Cantou o artista: "felicidade, passei no vestibular". A faculdade era pública. Saiu na "Tribuna da Bahia" de domingo. Deu na ‘Rádio Sociedade da Bahia’,ouvido na esquecida Rio Real. A única que "pegava por lá".Ninguém lia jornal. Euforia familiar. O primogênito entrou na universidade. Um castelo blindado para poucos. Por lá somente os filhos dos "Cavalcante, Mattos e Baptista" conquistaram tal proeza. Pais semialfabetizados e oriundos da roça. O primeiro rio-realense do Ginásio de Rio Real a entrar na universidade. Projeção no espelho paterno, retirante e agricultor familiar.Ritual completo. Cabeça raspada e comemorações. Cumprimentos no modesto lugar. A primeira carteira de estudante traz a marca da cabeça raspada. A expressão afirmativa na "boina verde". Na sabedoria bíblica "tudo é vaidade e vento que passa".
A primeira matrícula. Apreensão para "pegar" as disciplinas do primeiro semestre.A ordem era alfabética. O "M" não tinha vantagens, estava no meio. Dependia desorte para conseguir as disciplinas na linearidade cartesiana do currículo. Somente "passar", não era suficiente para cumprir a rígida grade curricular. Esperado encontro com os colegas. Novos e desconhecidos. Iniciados os cursos básicos no campus da UFBA em Salvador. Ambiente universitário efervescente.

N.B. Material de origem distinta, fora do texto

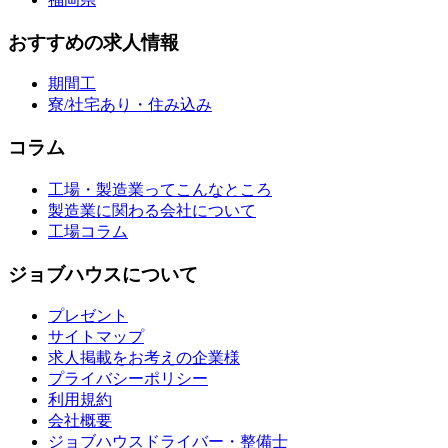
おすすめの求人情報
期間工
寮/社宅あり・住み込み
コラム
工場・製造業ってこんなところ
製造業に関わる会社について
工場コラム
ジョブハウスについて
プレゼント
サイトマップ
求人掲載をお考えの企業様
プライバシーポリシー
利用規約
会社概要
ジョブハウスドライバー・整備士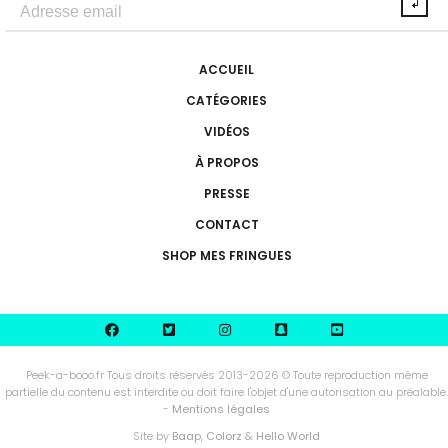
ACCUEIL
CATÉGORIES
VIDÉOS
À PROPOS
PRESSE
CONTACT
SHOP MES FRINGUES
Peek-a-booo.fr Tous droits réservés 2013-2026 © Toute reproduction même
partielle du contenu est interdite ou doit faire l'objet d'une autorisation au préalable.
-
Mentions légales
Site by
Baap
,
Colorz
&
Hello World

Cursamos nesse ano uma dezena de disciplinas: Química Geral e Analítica no Instituto de Química, o jovem professor Oscar e Maria Foá com sotaque estrangeiro e deslocada dos traços baianos. Física no Instituto de Física, iniciante e dedicado professor paulista. Botânica no Instituto de Biologia, a professora Letícia e a assistente Ana. Lembrada até hoje. Personalidade ativa e cativante mestra. Geologia Geral, o cabeludo Paulo Avanzo. Desenho Técnico, o compenetrado Armando Colavolpe. Outras como Biologia, Geografia Física, Matemática, Pedologia e Zoologia. Não guardei a identidade de todos os professores. Afinidades foram iniciadas. Algumas pela regionalidade. Como disse Paulo Reis a Itatelino: "você foi um dos primeiros colegas que me aproximei em Salvador, por conta do nosso território, o Vale do Rio Almada". O mesmo comigo e Haroldo. A Fazenda Gavião em Entre Rios onde viviam os seus pais, próxima de minha Rio Real. Conhecia apenas o Byron, fomos colegas no Colégio Estadual Severino Vieira. Disciplinas aprovadas. Não eram específicas ao curso de agronomia, mas oferecidas para vários cursos. Um desafio e tanto.

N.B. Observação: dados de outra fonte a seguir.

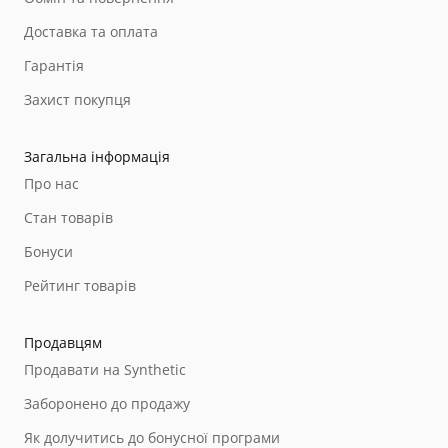
Доставка та оплата
Гарантія
Захист покупця
Загальна інформація
Про нас
Стан товарів
Бонуси
Рейтинг товарів
Продавцям
Продавати на Synthetic
Заборонено до продажу
Як долучитись до бонусної програми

No decorrer desse ano, ao terminar as aulas matutinas no campus, íamos de ônibus abarrotados, em pé, suor escorrendo no corpo, almoçar no restaurante universitário – RU. Descíamos no Campo Grande. Outra caminhada até o Corredor da Vitória. Imagine a fome de adolescente. Lembro do almoço de domingo: frango assado, macarrão, farofa, leite e goiabada. Tempo e cansaço. No dizer de Gutemberg Guerra, "juventude não se poupa, se gasta". Dificuldades financeiras limitavam o almoço no campus e ao redor. Ao retornar do almoço, encontrava sempre o mesmo colega. O primeiro a chegar para as aulas vespertinas. Adiante, soube que era um colega carente. Não dispunha de recursos para almoçar no campus, nem para custear os deslocamentos. "Tudo que olho no outro, é o que me falta para interferir no meu vazio".

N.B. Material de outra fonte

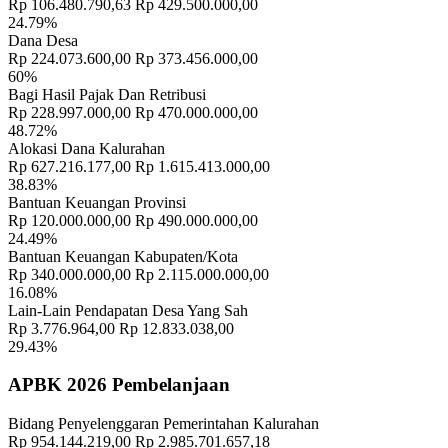
Rp 106.480.790,63
Rp 429.500.000,00
24.79%
Dana Desa
Rp 224.073.600,00
Rp 373.456.000,00
60%
Bagi Hasil Pajak Dan Retribusi
Rp 228.997.000,00
Rp 470.000.000,00
48.72%
Informasi Lengkap Tentang BUMDes Yang Harus Anda Ketahui
16
Alokasi Dana Kalurahan
Mei 2019
Rp 627.216.177,00
Rp 1.615.413.000,00
38.83%
Bantuan Keuangan Provinsi
Rp 120.000.000,00
Rp 490.000.000,00
24.49%
Bantuan Keuangan Kabupaten/Kota
Rp 340.000.000,00
Rp 2.115.000.000,00
16.08%
Lain-Lain Pendapatan Desa Yang Sah
Rp 3.776.964,00
Rp 12.833.038,00
29.43%
APBK 2026 Pembelanjaan
Bidang Penyelenggaran Pemerintahan Kalurahan
Rp 954.144.219,00
Rp 2.985.701.657,18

Dever cumprido. Ano encerrado. O vindouro em Cruz das Almas. Ansiedade para cursar as matérias do currículo profissional. Conheci o campus numa visita de um dia. Tempo insuficiente para compreender os veteranos e a sociabilidade do ambiente. Apreensões e medo. Expectativas pelo temido trote. Assim foi iniciada a vida universitária. Para o poeta, "na convivência o tempo não importa".